Think About It Everyday



In 1994, I worked with Boston AIDS activist Marc Sawyer to illustrate a pamphlet he had written, The Forty Ways to Fight Against AIDS.

The forty ways are simple: clean the house of a person who has AIDS, be a buddy to a person with AIDS, help raise money, be active politically, participate in a walk against AIDS, help out with plumbing problems, electrical problems, etc. Nothing backbreaking. Each of them grounded in the minutiae of our daily lives. The last one, number forty is: think about it every day.

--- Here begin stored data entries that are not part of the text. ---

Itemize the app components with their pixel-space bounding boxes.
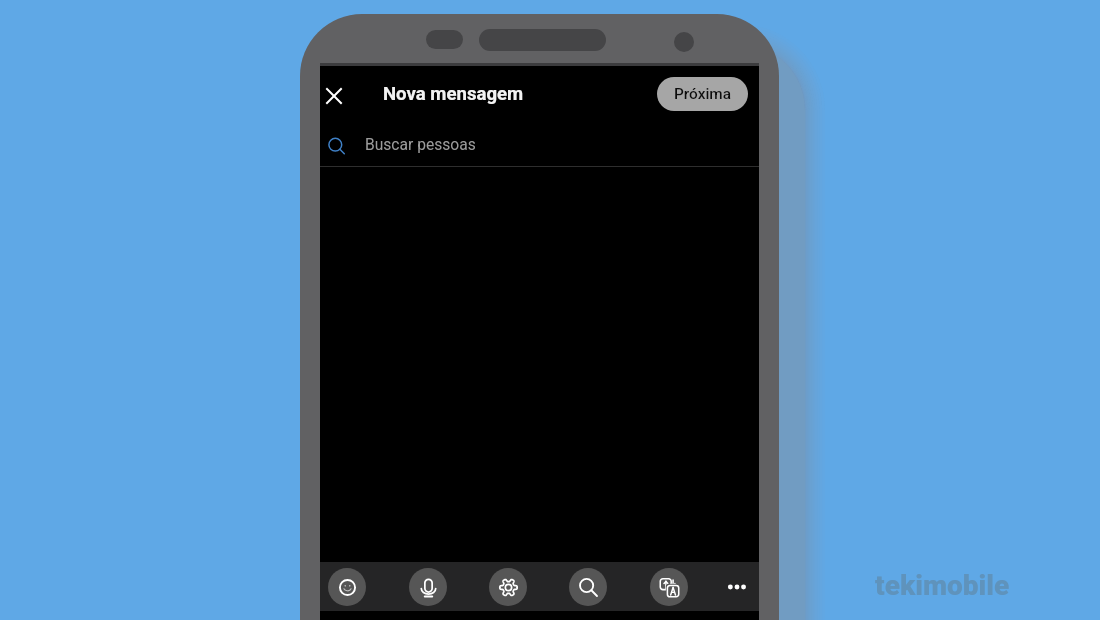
button[interactable]: More options <box>718 568 756 606</box>
button[interactable]: Search people <box>315 124 359 168</box>
staticText: Próxima <box>674 85 732 103</box>
button[interactable]: Próxima <box>657 77 748 111</box>
staticText: tekimobile <box>875 569 1010 602</box>
button[interactable]: Translate <box>650 568 688 606</box>
button[interactable]: Search <box>569 568 607 606</box>
button[interactable]: Emoji <box>328 568 366 606</box>
staticText: Buscar pessoas <box>365 136 476 154</box>
staticText: Nova mensagem <box>383 83 524 105</box>
button[interactable]: Close <box>312 74 356 118</box>
button[interactable]: Voice input <box>409 568 447 606</box>
button[interactable]: Keyboard settings <box>489 568 527 606</box>
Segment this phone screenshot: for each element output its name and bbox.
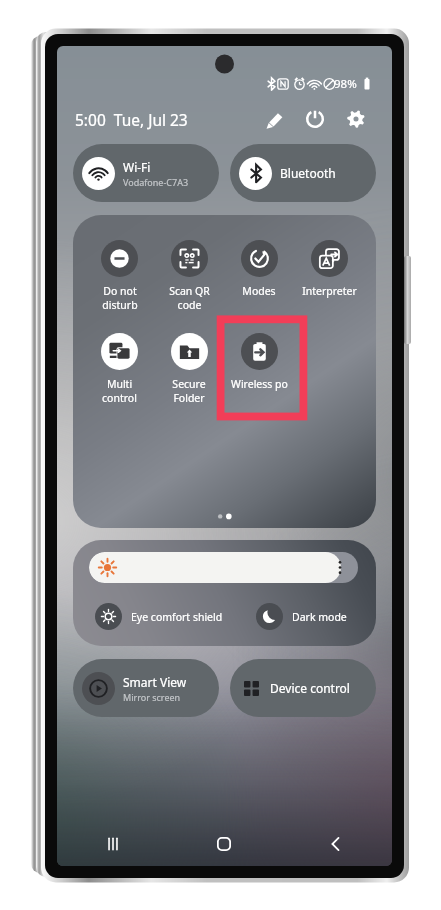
button[interactable]: Wi-Fi — [73, 144, 219, 202]
staticText: Wi-Fi — [123, 159, 151, 175]
button[interactable]: Back — [280, 822, 392, 866]
staticText: Smart View — [123, 674, 187, 690]
button[interactable]: Edit — [261, 106, 287, 132]
button[interactable]: Smart View — [73, 659, 219, 717]
button[interactable]: Eye comfort shield — [95, 603, 223, 630]
staticText: Bluetooth — [280, 165, 336, 181]
button[interactable]: Bluetooth — [230, 144, 376, 202]
staticText: Eye comfort shield — [131, 610, 223, 624]
button[interactable]: Interpreter — [294, 240, 364, 298]
button[interactable]: Settings — [343, 106, 369, 132]
button[interactable]: Device control — [230, 659, 376, 717]
button[interactable]: Home — [168, 822, 280, 866]
button[interactable]: Do not disturb — [85, 240, 154, 312]
button[interactable]: Wireless po — [224, 333, 294, 391]
button[interactable]: Multi control — [85, 333, 154, 405]
button[interactable]: Scan QR code — [154, 240, 224, 312]
staticText: Modes — [242, 284, 276, 298]
staticText: Multi control — [102, 377, 137, 405]
staticText: Scan QR code — [169, 284, 210, 312]
button[interactable]: Power — [302, 106, 328, 132]
staticText: Secure Folder — [172, 377, 206, 405]
button[interactable] — [89, 552, 358, 583]
button[interactable]: Dark mode — [256, 603, 347, 630]
staticText: Dark mode — [292, 610, 347, 624]
staticText: Vodafone-C7A3 — [123, 176, 189, 188]
button[interactable]: Recents — [57, 822, 168, 866]
staticText: Do not disturb — [102, 284, 138, 312]
staticText: 98% — [334, 76, 357, 92]
staticText: Wireless po — [231, 377, 288, 391]
button[interactable]: Secure Folder — [154, 333, 224, 405]
staticText: 5:00 Tue, Jul 23 — [75, 109, 188, 130]
button[interactable]: Modes — [224, 240, 294, 298]
staticText: Interpreter — [302, 284, 357, 298]
staticText: Device control — [270, 680, 350, 696]
staticText: Mirror screen — [123, 691, 181, 703]
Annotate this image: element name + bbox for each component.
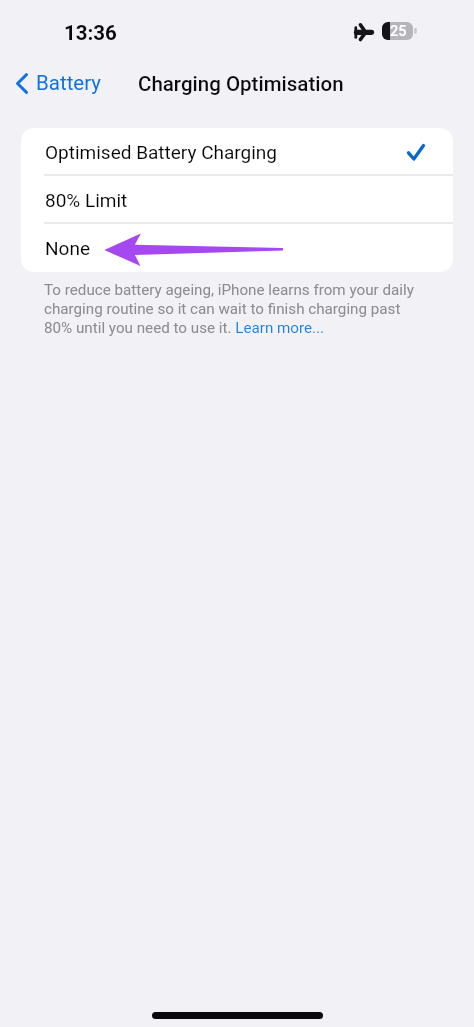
other: Aeroplane mode (354, 23, 374, 41)
staticText: Optimised Battery Charging (45, 141, 278, 163)
other: Back to Battery (16, 73, 28, 94)
button[interactable]: Optimised Battery Charging (21, 128, 453, 176)
staticText: 13:36 (64, 21, 117, 45)
button[interactable]: None (21, 224, 453, 272)
other: Selected (407, 144, 425, 161)
staticText: Charging Optimisation (138, 72, 344, 96)
button[interactable]: 80% Limit (21, 176, 453, 224)
staticText: Battery (36, 71, 102, 95)
other: Annotation arrow (0, 0, 474, 1027)
staticText: 80% Limit (45, 189, 128, 211)
staticText: 25 (390, 23, 407, 40)
staticText: To reduce battery ageing, iPhone learns … (44, 281, 414, 337)
staticText: None (45, 237, 90, 259)
button[interactable]: Back to Battery (16, 71, 102, 95)
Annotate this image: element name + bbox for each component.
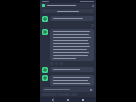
- button[interactable]: [42, 16, 94, 22]
- button[interactable]: Message action: [42, 29, 94, 65]
- button[interactable]: Message action: [42, 75, 94, 86]
- button[interactable]: Send: [42, 87, 94, 92]
- button[interactable]: Recent apps: [81, 98, 85, 102]
- button[interactable]: More options: [42, 3, 94, 8]
- button[interactable]: Back: [51, 98, 55, 102]
- button[interactable]: Home: [66, 98, 70, 102]
- button[interactable]: [42, 67, 94, 73]
- button[interactable]: [42, 9, 94, 13]
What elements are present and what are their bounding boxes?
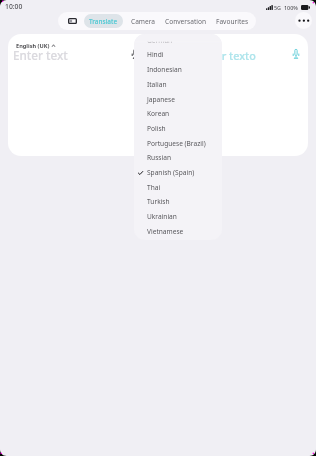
button[interactable]: Portuguese (Brazil) <box>134 136 222 151</box>
staticText: Conversation <box>165 17 207 26</box>
button[interactable]: Camera <box>129 14 157 28</box>
button[interactable]: Thai <box>134 180 222 195</box>
button[interactable]: Russian <box>134 150 222 165</box>
button[interactable]: Spanish (Spain) <box>161 42 209 50</box>
staticText: Japanese <box>147 95 175 104</box>
staticText: Indonesian <box>147 65 182 74</box>
button[interactable]: Polish <box>134 121 222 136</box>
staticText: English (UK) <box>16 42 50 50</box>
button[interactable]: Turkish <box>134 194 222 209</box>
button[interactable]: Conversation <box>163 14 209 28</box>
button[interactable]: Indonesian <box>134 62 222 77</box>
button[interactable]: Spanish (Spain) <box>134 165 222 180</box>
staticText: Vietnamese <box>147 227 184 236</box>
staticText: Enter text <box>13 47 68 63</box>
staticText: Turkish <box>147 197 170 206</box>
staticText: Thai <box>147 183 161 192</box>
staticText: Polish <box>147 124 166 133</box>
button[interactable]: Ukrainian <box>134 209 222 224</box>
staticText: Russian <box>147 153 171 162</box>
button[interactable]: Translate <box>84 14 123 28</box>
button[interactable]: More options <box>295 12 312 29</box>
staticText: Escribir texto <box>188 48 256 63</box>
staticText: 5G <box>274 4 282 11</box>
button[interactable]: Korean <box>134 106 222 121</box>
button[interactable]: English (UK) <box>8 34 150 156</box>
staticText: 100% <box>284 4 298 11</box>
staticText: Favourites <box>216 17 249 26</box>
button[interactable]: Favourites <box>214 14 251 28</box>
button[interactable]: Italian <box>134 77 222 92</box>
button[interactable]: German <box>134 34 222 48</box>
button[interactable]: Japanese <box>134 92 222 107</box>
button[interactable]: Spanish (Spain) <box>153 34 308 156</box>
staticText: Spanish (Spain) <box>147 168 195 177</box>
button[interactable]: Toggle panel <box>68 18 77 24</box>
button[interactable]: Voice input <box>292 49 300 59</box>
staticText: Translate <box>89 17 118 26</box>
staticText: Spanish (Spain) <box>161 42 204 50</box>
button[interactable]: Voice input <box>131 49 139 59</box>
staticText: Korean <box>147 109 170 118</box>
staticText: Portuguese (Brazil) <box>147 139 206 148</box>
staticText: Ukrainian <box>147 212 177 221</box>
button[interactable]: Hindi <box>134 47 222 62</box>
button[interactable]: English (UK) <box>16 42 55 50</box>
staticText: 10:00 <box>5 2 23 11</box>
staticText: Hindi <box>147 50 164 59</box>
button[interactable]: Vietnamese <box>134 224 222 239</box>
staticText: Camera <box>131 17 156 26</box>
staticText: German <box>147 36 173 45</box>
staticText: Italian <box>147 80 167 89</box>
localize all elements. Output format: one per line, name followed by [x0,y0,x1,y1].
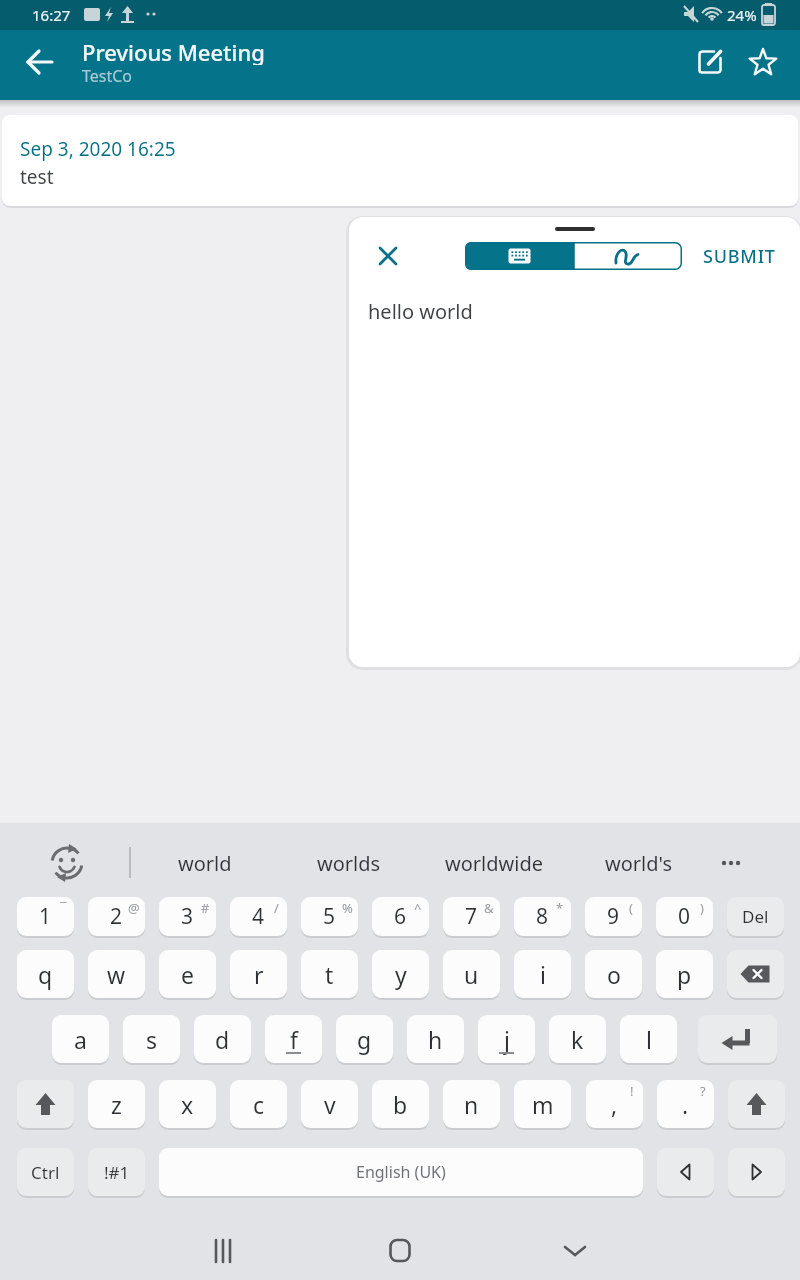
staticText: world [178,850,232,877]
button[interactable]: k [549,1015,606,1063]
button[interactable]: t [301,950,358,998]
button[interactable]: j [478,1015,535,1063]
staticText: 6 [394,902,407,931]
staticText: TestCo [82,65,133,85]
button[interactable]: y [372,950,429,998]
button[interactable]: e [159,950,216,998]
button[interactable]: i [514,950,571,998]
staticText: g [357,1024,372,1055]
button[interactable] [465,242,574,270]
staticText: test [20,164,54,190]
staticText: f [290,1024,298,1055]
button[interactable]: Sep 3, 2020 16:25 [2,115,798,206]
button[interactable]: 9 [585,897,642,936]
button[interactable]: world's [589,845,689,881]
staticText: d [215,1024,230,1055]
button[interactable] [371,239,405,273]
button[interactable]: w [88,950,145,998]
staticText: q [38,959,53,990]
staticText: # [201,899,210,915]
button[interactable]: Ctrl [17,1148,74,1196]
button[interactable]: r [230,950,287,998]
staticText: hello world [368,298,473,325]
button[interactable] [727,950,784,998]
button[interactable]: x [159,1080,216,1128]
button[interactable] [739,38,787,86]
staticText: Previous Meeting [82,37,265,65]
button[interactable]: z [88,1080,145,1128]
button[interactable] [698,1015,777,1063]
staticText: 3 [181,902,194,931]
button[interactable]: q [17,950,74,998]
staticText: 5 [323,902,336,931]
button[interactable]: SUBMIT [694,242,784,270]
staticText: 7 [465,902,478,931]
button[interactable]: f [265,1015,322,1063]
button[interactable]: v [301,1080,358,1128]
staticText: !#1 [104,1161,130,1184]
button[interactable]: 6 [372,897,429,936]
button[interactable]: a [52,1015,109,1063]
staticText: ‾ [60,899,67,915]
button[interactable]: b [372,1080,429,1128]
button[interactable]: 4 [230,897,287,936]
staticText: , [611,1089,618,1120]
button[interactable] [574,242,682,270]
staticText: a [74,1024,87,1055]
staticText: 8 [536,902,549,931]
button[interactable] [16,38,64,86]
button[interactable]: c [230,1080,287,1128]
staticText: / [274,899,279,915]
staticText: l [646,1024,652,1055]
button[interactable]: 7 [443,897,500,936]
staticText: ( [629,899,633,915]
button[interactable] [728,1080,785,1128]
button[interactable]: . [657,1080,714,1128]
button[interactable]: n [443,1080,500,1128]
button[interactable]: , [586,1080,643,1128]
staticText: worldwide [445,850,543,877]
button[interactable] [375,1226,425,1276]
staticText: 9 [607,902,620,931]
staticText: x [181,1089,194,1120]
staticText: 24% [727,5,757,25]
button[interactable]: d [194,1015,251,1063]
button[interactable]: m [514,1080,571,1128]
button[interactable] [706,845,756,881]
button[interactable]: Del [727,897,784,936]
button[interactable]: u [443,950,500,998]
staticText: 2 [110,902,123,931]
button[interactable] [686,38,734,86]
button[interactable]: h [407,1015,464,1063]
button[interactable]: 8 [514,897,571,936]
staticText: ^ [414,899,422,915]
button[interactable]: o [585,950,642,998]
staticText: 4 [252,902,265,931]
button[interactable]: p [656,950,713,998]
button[interactable] [159,1148,643,1196]
staticText: worlds [317,850,381,877]
button[interactable]: 3 [159,897,216,936]
button[interactable]: worldwide [434,845,554,881]
staticText: c [253,1089,265,1120]
button[interactable] [17,1080,74,1128]
button[interactable]: 0 [656,897,713,936]
staticText: k [571,1024,584,1055]
button[interactable]: 1 [17,897,74,936]
button[interactable]: 5 [301,897,358,936]
button[interactable]: world [155,845,255,881]
button[interactable] [657,1148,714,1196]
button[interactable] [550,1226,600,1276]
staticText: v [324,1089,336,1120]
button[interactable] [40,836,94,890]
button[interactable]: g [336,1015,393,1063]
button[interactable]: worlds [299,845,399,881]
button[interactable]: 2 [88,897,145,936]
button[interactable] [200,1226,250,1276]
button[interactable]: !#1 [88,1148,145,1196]
button[interactable] [728,1148,785,1196]
button[interactable]: l [620,1015,677,1063]
staticText: s [146,1024,158,1055]
button[interactable]: s [123,1015,180,1063]
staticText: % [342,899,353,915]
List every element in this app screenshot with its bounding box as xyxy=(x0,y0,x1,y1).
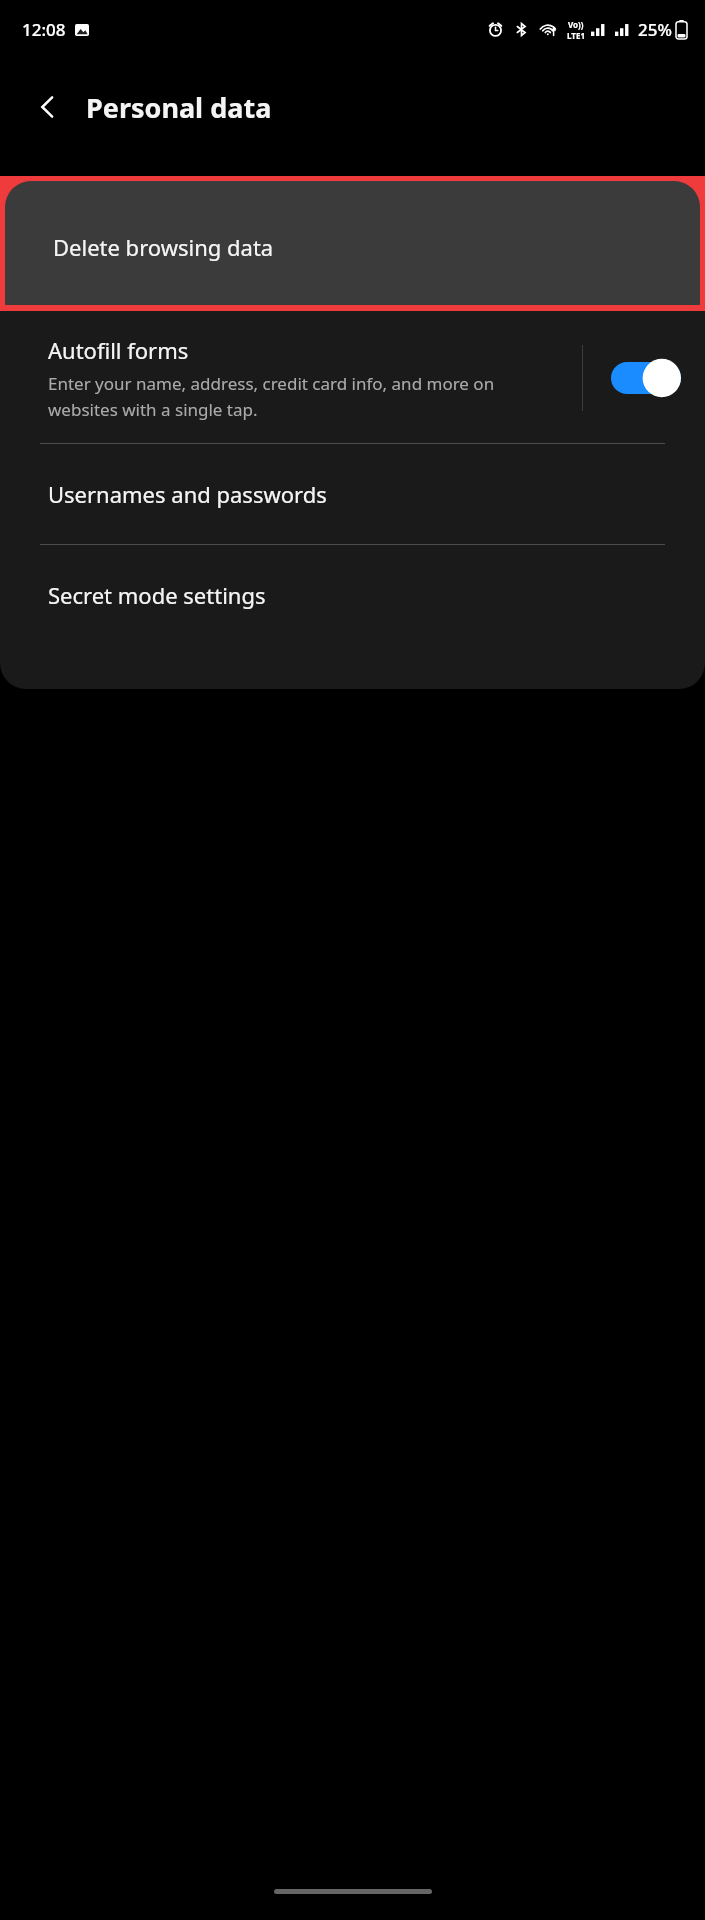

Bob Quinn (photo above) came to my studio to pose with his buddy, David Begley, for #6 Be a Buddy. Bob is a yacker and so am I. He mentioned he had six scrapbooks of obituaries of people in our community who had died after suffering with AIDS. I begged him to pose for me with his scrapbooks and Dave agreed to drive him back over a few days later. No small thing. This was the winter of 1994 in Boston. Going through his scrapbooks, I found the obituaries of one of my first and favorite clients, Mark Scarlet, and of his friend, who I also photographed, Rob Doyle. They were on facing pages in Bob's book. Bob told me that he was worried what to do with his scrapbooks. He had called local AIDS organizations and no one wanted them and no one wanted to continue his work.